*** EXERCISE MATERIAL Section Begins ***
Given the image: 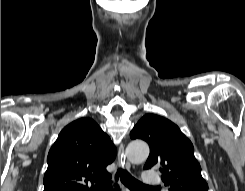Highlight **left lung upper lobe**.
Here are the masks:
<instances>
[{
    "label": "left lung upper lobe",
    "mask_w": 245,
    "mask_h": 191,
    "mask_svg": "<svg viewBox=\"0 0 245 191\" xmlns=\"http://www.w3.org/2000/svg\"><path fill=\"white\" fill-rule=\"evenodd\" d=\"M130 137L149 144L150 154L144 169L159 166L169 191H208L193 144L175 123L157 114H146Z\"/></svg>",
    "instance_id": "left-lung-upper-lobe-1"
}]
</instances>
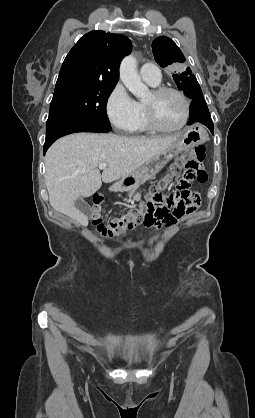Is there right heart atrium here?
I'll return each mask as SVG.
<instances>
[{
  "instance_id": "right-heart-atrium-1",
  "label": "right heart atrium",
  "mask_w": 255,
  "mask_h": 418,
  "mask_svg": "<svg viewBox=\"0 0 255 418\" xmlns=\"http://www.w3.org/2000/svg\"><path fill=\"white\" fill-rule=\"evenodd\" d=\"M106 115L118 131L130 132L139 117V106L126 88L118 83L109 94L105 104Z\"/></svg>"
}]
</instances>
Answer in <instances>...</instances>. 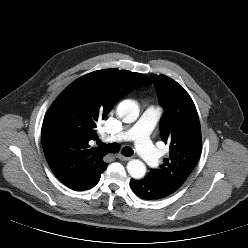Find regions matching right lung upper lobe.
Returning a JSON list of instances; mask_svg holds the SVG:
<instances>
[{
	"label": "right lung upper lobe",
	"mask_w": 248,
	"mask_h": 248,
	"mask_svg": "<svg viewBox=\"0 0 248 248\" xmlns=\"http://www.w3.org/2000/svg\"><path fill=\"white\" fill-rule=\"evenodd\" d=\"M148 85L143 74L104 69L78 78L57 97L44 117L41 140L59 181L77 191L106 169V153L89 145L97 137V122L121 97Z\"/></svg>",
	"instance_id": "obj_1"
}]
</instances>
*** EXERCISE MATERIAL Section Ends ***
**WORK TO COMPLETE**
Return only the number of lines in the records above that include the string "http".

**OUTPUT BELOW**
3